2010年01月05日

斜里という街

斜里町は、人口14,000人の小さな町である。シャリと言う名前もアイヌ語の「シャリsari 葦原」の意味から来ている。現在広がっている広大な斜里平野も大昔は海だったという。

江戸時代から斜里は注目されていた地域であることが様々な文献に残されている。その注目された理由は、日本の近代化に欠かせない資源に寄るところが大きかった。

明治、大正時代は木材景気。

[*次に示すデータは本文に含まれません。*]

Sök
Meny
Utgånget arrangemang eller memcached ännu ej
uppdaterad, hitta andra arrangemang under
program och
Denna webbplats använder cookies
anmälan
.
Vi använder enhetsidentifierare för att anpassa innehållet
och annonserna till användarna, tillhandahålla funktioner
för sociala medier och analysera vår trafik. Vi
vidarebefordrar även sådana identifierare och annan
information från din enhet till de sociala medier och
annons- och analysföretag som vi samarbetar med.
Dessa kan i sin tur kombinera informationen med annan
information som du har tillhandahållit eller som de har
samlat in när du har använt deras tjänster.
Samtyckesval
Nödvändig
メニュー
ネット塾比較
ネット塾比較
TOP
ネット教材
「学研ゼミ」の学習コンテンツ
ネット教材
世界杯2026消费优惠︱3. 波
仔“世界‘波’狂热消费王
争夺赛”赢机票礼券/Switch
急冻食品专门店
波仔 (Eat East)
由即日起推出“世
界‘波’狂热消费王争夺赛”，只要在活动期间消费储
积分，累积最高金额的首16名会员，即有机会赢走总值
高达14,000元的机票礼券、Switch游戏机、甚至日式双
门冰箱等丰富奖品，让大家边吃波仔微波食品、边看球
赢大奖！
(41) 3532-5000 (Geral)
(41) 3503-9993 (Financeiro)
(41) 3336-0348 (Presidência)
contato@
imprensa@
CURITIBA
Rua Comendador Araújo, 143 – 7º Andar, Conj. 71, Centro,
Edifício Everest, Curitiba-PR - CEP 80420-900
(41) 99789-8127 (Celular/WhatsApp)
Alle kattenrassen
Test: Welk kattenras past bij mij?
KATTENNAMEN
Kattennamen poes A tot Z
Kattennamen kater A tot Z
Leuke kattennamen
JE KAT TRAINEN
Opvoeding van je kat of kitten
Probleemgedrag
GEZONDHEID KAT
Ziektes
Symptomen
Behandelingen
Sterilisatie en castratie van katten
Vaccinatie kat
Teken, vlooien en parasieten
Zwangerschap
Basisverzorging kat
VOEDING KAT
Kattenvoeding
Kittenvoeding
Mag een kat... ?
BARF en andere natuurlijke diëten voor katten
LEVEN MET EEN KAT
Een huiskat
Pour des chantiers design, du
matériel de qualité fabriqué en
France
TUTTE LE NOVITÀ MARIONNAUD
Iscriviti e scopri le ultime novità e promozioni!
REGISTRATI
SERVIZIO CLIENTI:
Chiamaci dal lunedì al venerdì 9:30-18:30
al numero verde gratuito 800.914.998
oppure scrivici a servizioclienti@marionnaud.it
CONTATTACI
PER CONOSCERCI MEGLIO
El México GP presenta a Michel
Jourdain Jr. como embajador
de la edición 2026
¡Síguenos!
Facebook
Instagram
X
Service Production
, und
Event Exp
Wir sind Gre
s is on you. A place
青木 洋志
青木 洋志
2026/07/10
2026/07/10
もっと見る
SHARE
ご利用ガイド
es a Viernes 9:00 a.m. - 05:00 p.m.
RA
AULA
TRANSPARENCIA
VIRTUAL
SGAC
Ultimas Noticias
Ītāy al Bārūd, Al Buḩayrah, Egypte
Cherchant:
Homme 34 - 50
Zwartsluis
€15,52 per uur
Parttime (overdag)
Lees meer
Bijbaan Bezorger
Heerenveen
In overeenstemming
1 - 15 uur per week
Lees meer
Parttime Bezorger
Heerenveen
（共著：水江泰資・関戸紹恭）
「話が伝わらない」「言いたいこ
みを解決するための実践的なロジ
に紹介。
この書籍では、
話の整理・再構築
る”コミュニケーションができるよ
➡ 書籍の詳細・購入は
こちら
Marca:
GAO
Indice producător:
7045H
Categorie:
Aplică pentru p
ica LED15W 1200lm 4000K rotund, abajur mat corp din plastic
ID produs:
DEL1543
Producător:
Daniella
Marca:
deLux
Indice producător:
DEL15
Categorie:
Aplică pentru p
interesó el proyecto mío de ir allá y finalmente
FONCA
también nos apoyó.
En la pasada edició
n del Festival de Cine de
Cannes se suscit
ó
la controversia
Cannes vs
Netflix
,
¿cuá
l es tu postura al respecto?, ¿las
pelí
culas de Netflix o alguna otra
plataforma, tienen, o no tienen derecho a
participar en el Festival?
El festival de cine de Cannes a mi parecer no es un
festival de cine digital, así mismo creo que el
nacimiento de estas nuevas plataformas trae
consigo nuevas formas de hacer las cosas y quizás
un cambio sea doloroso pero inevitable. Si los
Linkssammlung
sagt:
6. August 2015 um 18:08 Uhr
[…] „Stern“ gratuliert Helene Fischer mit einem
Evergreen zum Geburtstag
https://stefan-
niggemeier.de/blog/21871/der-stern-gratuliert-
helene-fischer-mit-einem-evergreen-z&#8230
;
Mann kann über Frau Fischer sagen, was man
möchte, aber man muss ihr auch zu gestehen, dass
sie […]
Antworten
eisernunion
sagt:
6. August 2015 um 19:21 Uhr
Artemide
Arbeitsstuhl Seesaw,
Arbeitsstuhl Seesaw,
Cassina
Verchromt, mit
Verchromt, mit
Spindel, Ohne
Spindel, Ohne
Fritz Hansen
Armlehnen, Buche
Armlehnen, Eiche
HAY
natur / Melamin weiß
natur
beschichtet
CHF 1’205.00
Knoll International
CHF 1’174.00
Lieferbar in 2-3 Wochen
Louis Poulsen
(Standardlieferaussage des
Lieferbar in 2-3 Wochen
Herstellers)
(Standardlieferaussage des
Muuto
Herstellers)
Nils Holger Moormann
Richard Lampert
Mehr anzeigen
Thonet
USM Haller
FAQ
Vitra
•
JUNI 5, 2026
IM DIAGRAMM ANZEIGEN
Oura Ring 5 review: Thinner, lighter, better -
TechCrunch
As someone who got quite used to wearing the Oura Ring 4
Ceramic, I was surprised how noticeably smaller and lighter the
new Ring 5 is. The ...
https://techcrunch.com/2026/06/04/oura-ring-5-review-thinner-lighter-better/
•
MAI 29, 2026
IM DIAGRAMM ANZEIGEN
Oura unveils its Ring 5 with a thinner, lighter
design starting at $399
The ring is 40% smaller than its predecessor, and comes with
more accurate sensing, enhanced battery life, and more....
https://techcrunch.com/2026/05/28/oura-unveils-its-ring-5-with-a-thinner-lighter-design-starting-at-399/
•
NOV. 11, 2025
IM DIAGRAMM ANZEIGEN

木材がなくなった平野では澱粉の生産、昭和になると知床半島の硫黄の産出。この街の発展は日本の近代化に沿っての発展であったと思う。

戦後の高度経済成長の恩恵として斜里とウトロの道路が開通した頃から斜里の大きな産業に加わることとなる「観光」がクローズアップされた。

昭和35年(1960)に知床を舞台とした映画「地の涯に生きる者」のヒットから一躍全国的に有名になり、知床ブームが始まった。大挙して押し寄せる観光客。さらに知床が国立公園に指定され、「知床旅情」がヒットして知床の名前は全国区になっていった。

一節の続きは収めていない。